Florida Court Will Reconsider Ruling That Favors Tobacco Firms in Lawsuit
A Florida state appeals court reopened the threat of huge punitive damages against tobacco companies in a class-action lawsuit by saying it will reconsider a ruling it made two weeks ago. The earlier decision had been considered an important victory for c
Florida's Third District Court of Appeal on Friday vacated its Sept. 3 order requiring that smokers' claims for punitive as well as compensatory damages in the suit be heard individually. The court said it will hear oral arguments on the issue Sept. 30.
If the judges change their stance, the so-called Engle case filed against the country's top five tobacco companies could again pose a significant danger to cigarette makers. "In the absence of another favorable ruling for the industry, Engle once again becomes threatening," said Martin Feldman, a tobacco-industry analyst at Salomon Smith Barney in New York. The court's earlier decision requiring that plaintiffs' damage claims be heard individually would have vastly reduced the tobacco industry's legal and financial risk. News of that decision sent tobacco-company shares up earlier this month.

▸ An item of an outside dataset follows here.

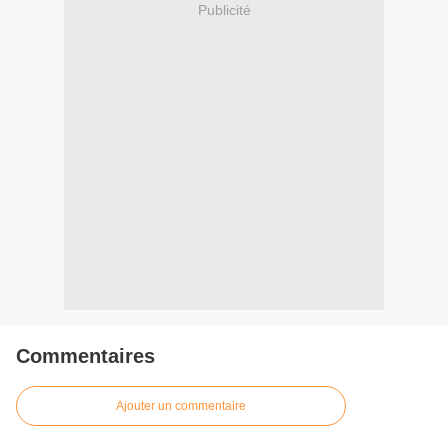
Publicité
Commentaires
Ajouter un commentaire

Although the appeals court's latest ruling was handed down Friday, several Wall Street analysts said they were unaware of the development until after markets closed Monday.
In July, a Miami-Dade County Circuit Court jury found the tobacco companies liable for injuries to tens of thousands of Florida smokers. The trial was set to reconvene earlier this month for the jury to weigh compensatory damages for two plaintiffs and a lump-sum punitive award for the entire class.
But before the second phase of the trial began, a three-judge panel of the appeals court ruled that punitive damages, like compensatory damages, must be determined one smoker at a time. Judge Robert Kaye then delayed the resumption of the trial, giving the plaintiffs' lawyers time to ask the appeals court for a rehearing.
The 11-member court, however, decided to revisit the issue on its own, a rare step that signals that "some members of the court probably have some concerns" about the earlier decision, said Daniel S. Pearson, a partner in Florida law firm Holland & Knight and a former judge on the Third District appeals court.
The court gave no reasons for its decision to reconsider the matter. Analysts speculated that the court could be concerned with everything from procedural issues to substantive ones.
"Despite the fact that it looks negative for the industry, there could be a silver lining here" for the companies, said William Pecoriello, an analyst at Sanford C. Bernstein & Co. "This could open up a window for a motion to decertify the class." The tobacco industry has long argued that individual smokers' cases are too different to be lumped together in a single class action.
Stanley Rosenblatt, who along with his wife, Susan, represents the Florida smokers, couldn't be reached for comment. Tobacco-company lawyers declined to comment, citing a court order barring either side from discussing the case while it is being tried.